Si je suis d'accord avec Gérard Klein en ce qui concerne le fond du problème qu'il évoque dans le Trou du hurleur du précédent numéro de Futurs, je ne peux, en aucun cas, me solidariser avec son pessimisme. En effet, lisant autant que lui des nouvelles françaises, je n'éprouve pas la même consternation ; au contraire, je suis souvent séduit par la qualité et l'originalité de ces textes. Surtout, je n'y trouve pas autant de déchets qu'il veut bien le dire. La Science-Fiction de notre pays, qui se veut spéculative, emprunte peu à la science ses artefacts ; elle est d'essence littéraire, à l'opposé de l'américaine — je ne dis pas anglo-saxonne —, qui néglige à de rares exceptions près la recherche au niveau de la création formelle. La SF française campe à l'intérieur de notre culture. Par contre, elle se situe en position de rupture plutôt qu'en solution de continuité, elle invente l'expression moderne de notre littérature. J'apprécie cette forme secrète de résistance à la colonisation culturelle made in USA et remercie je ne sais qui de ne pas découvrir dans les nouvelles qu'on m'envoie des milliers de petits Van Vogt asimoviens. Dire que cette tendance ne comporte pas des excès et dénoncer certains abus propres à décourager le lecteur le plus entreprenant m'apparaît comme le côté positif de la croisade entamée par Gérard Klein. Mais il aurait tort de généraliser. Et, s'il affirme avec justesse que les Soleils noirs d'Arcadie, l'anthologie de Daniel Walther, ne s'est pas vendue à plus de mille cinq cents exemplaires, il ne peut sans mauvaise foi extrapoler cet incident à toute la production des jeunes auteurs de Science-Fiction française. J'attribue une part de la mévente de cette excellente anthologie à une mauvaise information du public associée à une exécrable distribution du livre.

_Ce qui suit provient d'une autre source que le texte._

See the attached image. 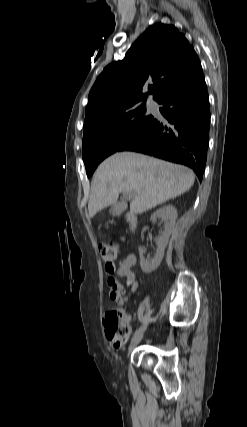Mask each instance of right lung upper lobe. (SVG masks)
I'll list each match as a JSON object with an SVG mask.
<instances>
[{
    "label": "right lung upper lobe",
    "mask_w": 247,
    "mask_h": 427,
    "mask_svg": "<svg viewBox=\"0 0 247 427\" xmlns=\"http://www.w3.org/2000/svg\"><path fill=\"white\" fill-rule=\"evenodd\" d=\"M201 71L185 36L172 25L157 23L137 39L123 60L109 64L98 76L89 93L84 129L140 101L145 104L148 94L159 102Z\"/></svg>",
    "instance_id": "right-lung-upper-lobe-1"
}]
</instances>
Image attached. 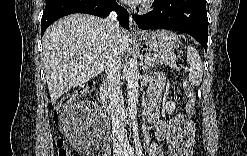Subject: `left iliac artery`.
I'll use <instances>...</instances> for the list:
<instances>
[{
  "label": "left iliac artery",
  "mask_w": 247,
  "mask_h": 156,
  "mask_svg": "<svg viewBox=\"0 0 247 156\" xmlns=\"http://www.w3.org/2000/svg\"><path fill=\"white\" fill-rule=\"evenodd\" d=\"M135 146H136V152L138 156H143V151L141 147V143L139 142V139H135Z\"/></svg>",
  "instance_id": "1"
}]
</instances>
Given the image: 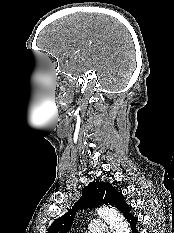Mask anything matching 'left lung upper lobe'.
<instances>
[{
	"label": "left lung upper lobe",
	"mask_w": 174,
	"mask_h": 233,
	"mask_svg": "<svg viewBox=\"0 0 174 233\" xmlns=\"http://www.w3.org/2000/svg\"><path fill=\"white\" fill-rule=\"evenodd\" d=\"M104 204L117 208L124 217L132 208L126 204L122 193H119L112 184L92 182L83 188L82 196L73 208L52 223L48 233H68L79 209L95 208Z\"/></svg>",
	"instance_id": "obj_1"
}]
</instances>
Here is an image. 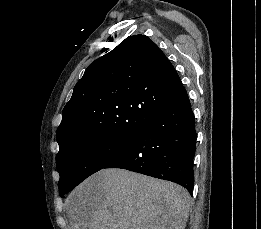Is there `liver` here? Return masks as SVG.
Returning a JSON list of instances; mask_svg holds the SVG:
<instances>
[{"label":"liver","mask_w":261,"mask_h":229,"mask_svg":"<svg viewBox=\"0 0 261 229\" xmlns=\"http://www.w3.org/2000/svg\"><path fill=\"white\" fill-rule=\"evenodd\" d=\"M72 229H185L186 189L125 169H102L65 201Z\"/></svg>","instance_id":"1"}]
</instances>
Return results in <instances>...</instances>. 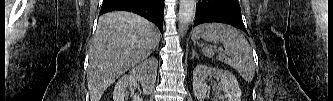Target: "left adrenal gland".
<instances>
[{
    "mask_svg": "<svg viewBox=\"0 0 333 101\" xmlns=\"http://www.w3.org/2000/svg\"><path fill=\"white\" fill-rule=\"evenodd\" d=\"M194 57H196L197 59H199L197 53H196L195 50L193 49V50H192V59H193Z\"/></svg>",
    "mask_w": 333,
    "mask_h": 101,
    "instance_id": "a2214340",
    "label": "left adrenal gland"
}]
</instances>
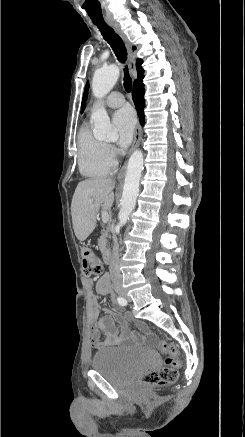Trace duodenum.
I'll return each instance as SVG.
<instances>
[{
    "label": "duodenum",
    "mask_w": 245,
    "mask_h": 437,
    "mask_svg": "<svg viewBox=\"0 0 245 437\" xmlns=\"http://www.w3.org/2000/svg\"><path fill=\"white\" fill-rule=\"evenodd\" d=\"M102 254H103V259L106 263H108L110 261V252L108 251L107 248H103L102 249ZM104 277L106 278V281H109V276L107 274L104 275Z\"/></svg>",
    "instance_id": "410a0bca"
}]
</instances>
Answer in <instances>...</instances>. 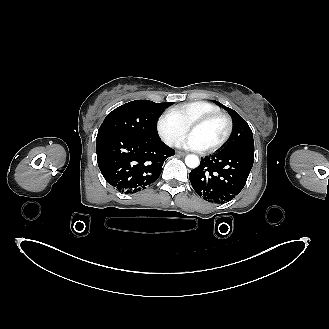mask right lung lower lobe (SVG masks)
<instances>
[{
    "label": "right lung lower lobe",
    "instance_id": "1",
    "mask_svg": "<svg viewBox=\"0 0 329 329\" xmlns=\"http://www.w3.org/2000/svg\"><path fill=\"white\" fill-rule=\"evenodd\" d=\"M97 162L105 180L119 192L132 194L150 187L174 150L161 139L119 133H101L96 138Z\"/></svg>",
    "mask_w": 329,
    "mask_h": 329
}]
</instances>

Enfin, il ne faudrait pas oublier Futurs au présent, que nous avons publiée, Élisabeth Gille et moi, au mois d'avril avec un grand succès.

À la fin septembre, les douze mille exemplaires de la première édition étaient pratiquement épuisés. J'y vois une remarquable adhésion du lectorat. Il y a au moins dix-sept auteurs français qui ont des idées ; je suis certain que les ressources ne sont pas taries. Gérard Klein aussi puisque nous avons publié, nous publions et nous publierons ensemble quelques-uns de ces jeunes écrivains dans les pages de Futurs.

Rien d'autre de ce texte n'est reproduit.